* **TRY IT**: Nothing but the pictures is dropped; write out all the remaining data below exactly.

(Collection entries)
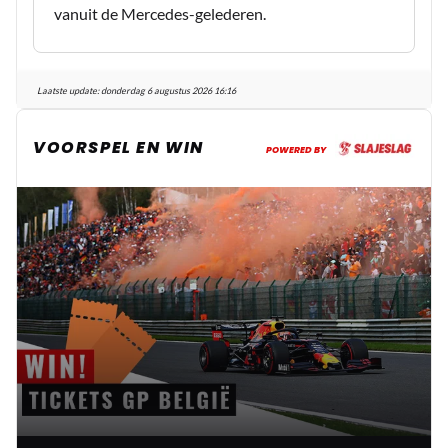
vanuit de Mercedes-gelederen.
Laatste update:
donderdag 6 augustus 2026 16:16
VOORSPEL EN WIN
POWERED BY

* **FINAL ANSWER**:
vanuit de Mercedes-gelederen.
Laatste update:
donderdag 6 augustus 2026 16:16
VOORSPEL EN WIN
POWERED BY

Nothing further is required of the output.